Memories and Musings: On Converging Paths
Photographic Exhibit Returns to Alexandria Museum 35 Years Later
ALEXANDRIA, VA – One of my holiday traditions is to summarize the past year’s events on a gift tag and hang the tags on my holiday tree. I read the tags each year as I unwrap the ornaments.
The tag for 1985 read “Left ICESA (the acronym of the Capitol Hill association I worked for) in July. Plan to incorporate Nina Tisara Photography soon. Making progress w/wedding and portrait photography. Became part of Factory Photoworks (now Multiple Exposures Gallery) at the Torpedo Factory. Biggest joy is Commission on Arts grant to do photographic portrait of religious life in Alexandria.”
So I was happy when Kristin Lloyd, Acting Director of the Alexandria History Museum at The Lyceum (formerly The Lyceum) emailed me recently to say she wanted to do an exhibit on Converging Paths, the name I gave the project, and would I like to be involved? Yes!
Exhibiting Local Worship
Converging Paths was first exhibited at the museum in 1985-86. Thirty-five years ago! The original exhibition included 107 of my photographs documenting worship in Alexandria and religious objects borrowed from Alexandria houses of worship. I have since donated the prints to the Office of Historic Alexandria.
The new exhibition will have a slightly different focus—History. In addition to photographs, early plans are for museum-goers to see the manual film camera and enlarger I used to make some of the prints. Others were made at Northern Virginia Community College, where I enrolled as a photography student when I realized I didn’t have the technical skills I needed to do the project.
The exhibition may also include the List of Clergy given to me by Rev. John Von Hemert, then the soon-to-be retired pastor of St. Paul’s Episcopal Church, whom I consulted as I set out on the project and the actual Yellow Pages I used for contact information. Once upon a time there were telephone books and Yellow Pages. (Both the List of Clergy and Yellow Pages are now laminated to preserve them.)

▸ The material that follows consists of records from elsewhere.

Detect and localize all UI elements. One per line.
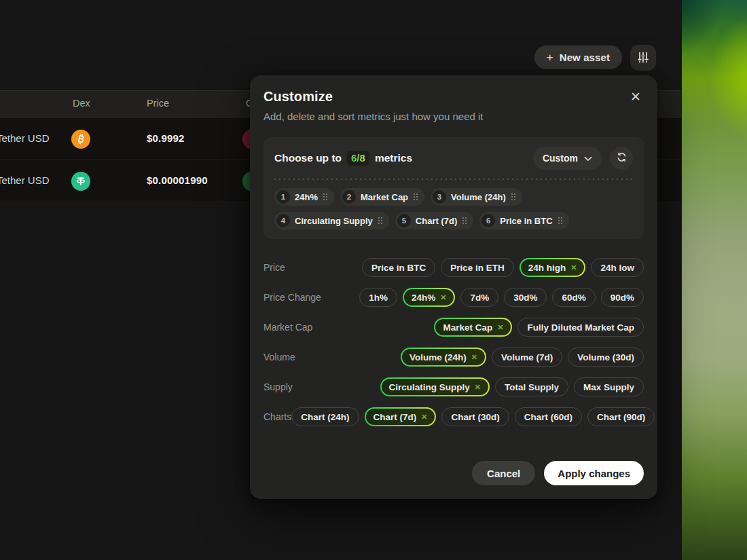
metrics-count: 6/8 bbox=[351, 152, 365, 164]
remove-x-icon[interactable]: ✕ bbox=[421, 413, 427, 422]
drag-handle-icon[interactable] bbox=[462, 217, 467, 225]
selected-metric-chip[interactable]: 5 Chart (7d) bbox=[395, 212, 473, 229]
drag-handle-icon[interactable] bbox=[511, 193, 516, 201]
column-header-dex[interactable]: Dex bbox=[73, 98, 90, 109]
category-options: Volume (24h)✕ Volume (7d) Volume (30d) bbox=[401, 348, 644, 367]
refresh-icon bbox=[617, 152, 627, 164]
selected-metric-chip[interactable]: 6 Price in BTC bbox=[479, 212, 568, 229]
category-row-price: Price Price in BTC Price in ETH 24h high… bbox=[263, 258, 644, 277]
category-row-volume: Volume Volume (24h)✕ Volume (7d) Volume … bbox=[263, 348, 644, 367]
option-chip[interactable]: Chart (90d) bbox=[587, 407, 655, 426]
selected-metric-chip[interactable]: 1 24h% bbox=[274, 188, 334, 206]
selected-metric-chip[interactable]: 3 Volume (24h) bbox=[431, 188, 522, 206]
option-chip-selected[interactable]: Volume (24h)✕ bbox=[401, 348, 486, 367]
option-chip[interactable]: Price in ETH bbox=[441, 258, 514, 277]
selected-metric-chip[interactable]: 2 Market Cap bbox=[340, 188, 424, 206]
close-icon[interactable]: ✕ bbox=[627, 89, 644, 105]
remove-x-icon[interactable]: ✕ bbox=[475, 383, 481, 392]
new-asset-label: New asset bbox=[560, 52, 610, 63]
metric-label: Circulating Supply bbox=[295, 216, 373, 226]
option-label: Chart (24h) bbox=[301, 412, 349, 422]
option-chip[interactable]: Chart (30d) bbox=[441, 407, 509, 426]
option-label: Volume (7d) bbox=[501, 352, 553, 362]
option-label: Fully Diluted Market Cap bbox=[527, 322, 634, 333]
option-chip[interactable]: 30d% bbox=[504, 288, 547, 307]
option-label: 90d% bbox=[611, 293, 634, 303]
bitcoin-icon bbox=[71, 130, 90, 149]
remove-x-icon[interactable]: ✕ bbox=[440, 293, 446, 302]
metric-categories: Price Price in BTC Price in ETH 24h high… bbox=[263, 258, 644, 426]
category-label: Price Change bbox=[263, 292, 321, 303]
category-options: Price in BTC Price in ETH 24h high✕ 24h … bbox=[362, 258, 644, 277]
drag-handle-icon[interactable] bbox=[323, 193, 328, 201]
option-label: 30d% bbox=[513, 293, 537, 303]
chooser-suffix: metrics bbox=[375, 152, 412, 164]
option-chip[interactable]: Volume (30d) bbox=[568, 348, 644, 367]
option-chip[interactable]: Chart (24h) bbox=[291, 407, 359, 426]
option-chip[interactable]: 90d% bbox=[601, 288, 644, 307]
option-label: 24h% bbox=[412, 293, 435, 303]
column-filters-button[interactable] bbox=[630, 45, 656, 71]
metric-label: Market Cap bbox=[361, 192, 408, 202]
option-chip[interactable]: 60d% bbox=[552, 288, 595, 307]
chevron-down-icon bbox=[584, 153, 592, 164]
category-options: Circulating Supply✕ Total Supply Max Sup… bbox=[380, 377, 644, 396]
topbar-actions: + New asset bbox=[534, 45, 622, 69]
option-chip-selected[interactable]: Market Cap✕ bbox=[434, 318, 512, 337]
option-label: Chart (30d) bbox=[451, 412, 499, 422]
metric-label: Price in BTC bbox=[500, 216, 552, 226]
category-options: Chart (24h) Chart (7d)✕ Chart (30d) Char… bbox=[291, 407, 655, 426]
option-chip-selected[interactable]: 24h high✕ bbox=[520, 258, 586, 277]
option-chip-selected[interactable]: Chart (7d)✕ bbox=[365, 407, 437, 426]
option-label: Price in BTC bbox=[371, 263, 426, 273]
remove-x-icon[interactable]: ✕ bbox=[471, 353, 477, 362]
metric-label: Chart (7d) bbox=[416, 216, 457, 226]
category-row-market-cap: Market Cap Market Cap✕ Fully Diluted Mar… bbox=[263, 318, 644, 337]
option-chip[interactable]: 24h low bbox=[591, 258, 644, 277]
remove-x-icon[interactable]: ✕ bbox=[570, 263, 577, 272]
modal-footer: Cancel Apply changes bbox=[263, 461, 644, 485]
option-label: Volume (30d) bbox=[577, 352, 634, 362]
reset-metrics-button[interactable] bbox=[610, 147, 633, 170]
option-chip-selected[interactable]: 24h%✕ bbox=[403, 288, 456, 307]
preset-dropdown[interactable]: Custom bbox=[533, 147, 602, 170]
option-label: Market Cap bbox=[443, 322, 492, 333]
option-chip[interactable]: Total Supply bbox=[495, 377, 568, 396]
dotted-divider bbox=[274, 179, 633, 180]
category-options: 1h% 24h%✕ 7d% 30d% 60d% 90d% bbox=[359, 288, 644, 307]
category-label: Market Cap bbox=[263, 322, 312, 333]
asset-price: $0.00001990 bbox=[147, 174, 208, 186]
metric-order-badge: 1 bbox=[276, 190, 290, 204]
option-chip[interactable]: Chart (60d) bbox=[515, 407, 582, 426]
option-label: 60d% bbox=[562, 293, 585, 303]
metric-order-badge: 4 bbox=[276, 214, 290, 227]
asset-price: $0.9992 bbox=[147, 132, 185, 144]
asset-name: Tether USD bbox=[0, 132, 50, 144]
new-asset-button[interactable]: + New asset bbox=[534, 45, 622, 69]
chooser-top-row: Choose up to 6/8 metrics Custom bbox=[274, 147, 633, 170]
metric-label: Volume (24h) bbox=[451, 192, 506, 202]
tether-icon bbox=[71, 172, 90, 191]
remove-x-icon[interactable]: ✕ bbox=[497, 323, 503, 332]
plus-icon: + bbox=[547, 52, 553, 63]
drag-handle-icon[interactable] bbox=[558, 217, 563, 225]
category-row-supply: Supply Circulating Supply✕ Total Supply … bbox=[263, 377, 644, 396]
category-label: Price bbox=[263, 262, 285, 273]
selected-metric-chip[interactable]: 4 Circulating Supply bbox=[274, 212, 389, 229]
option-chip-selected[interactable]: Circulating Supply✕ bbox=[380, 377, 490, 396]
app-root: + New asset Dex Price C Tether USD bbox=[0, 0, 747, 560]
cancel-button[interactable]: Cancel bbox=[472, 461, 535, 485]
option-chip[interactable]: Price in BTC bbox=[362, 258, 435, 277]
column-header-price[interactable]: Price bbox=[147, 98, 169, 109]
option-chip[interactable]: Max Supply bbox=[574, 377, 644, 396]
option-chip[interactable]: 7d% bbox=[460, 288, 498, 307]
option-chip[interactable]: Volume (7d) bbox=[492, 348, 562, 367]
metric-order-badge: 5 bbox=[397, 214, 411, 227]
apply-changes-button[interactable]: Apply changes bbox=[544, 461, 644, 485]
drag-handle-icon[interactable] bbox=[413, 193, 418, 201]
option-chip[interactable]: 1h% bbox=[359, 288, 397, 307]
drag-handle-icon[interactable] bbox=[378, 217, 383, 225]
customize-modal: Customize ✕ Add, delete and sort metrics… bbox=[250, 75, 657, 499]
option-chip[interactable]: Fully Diluted Market Cap bbox=[517, 318, 644, 337]
modal-header: Customize ✕ bbox=[263, 89, 644, 105]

Idea Hatched in a Car Ride
The idea for Converging Paths came to me while driving the 3-1/2 miles from my home in Fairlington to Old Town, where I was then freelancing for the Port Packet, now the Gazette Packet. In that short distance, there are seven different denomination churches. At first the architecture got my attention but I soon knew it was people I wanted to photograph, people in worship.
I received a grant from the Alexandria Commission for the Arts, around $3,000. I worked on the project for a full year. I photographed activities in 50 different houses of worship. Fifty. Some I returned to more than once to be sure I had a negative good enough to print. To be as unobtrusive as possible, I used available light, mostly Tri-X film, and high energy developers. There were many technical challenges and one dilemma I didn’t anticipate. Sometimes hands reached out to mine in invitation to join prayer circles. To accept, I would have had to put down my camera. Joining hands, I knew, would have to wait and these days I won’t bring a camera to my church.
The experience of photographing worship in many different churches, synagogues, and a home where Buddhist monks lived and worshipped (there were no Muslim mosques on the List of Clergy) left me feeling that there are many paths to worship, but despite the differences, we are all kin. Hence the name, Converging Paths.
Watch for an announcement of the exhibition opening in March 2020 where I hope our paths will converge. Alexandria History Museum at The Lyceum is at 201 S. Washington Street in Alexandria.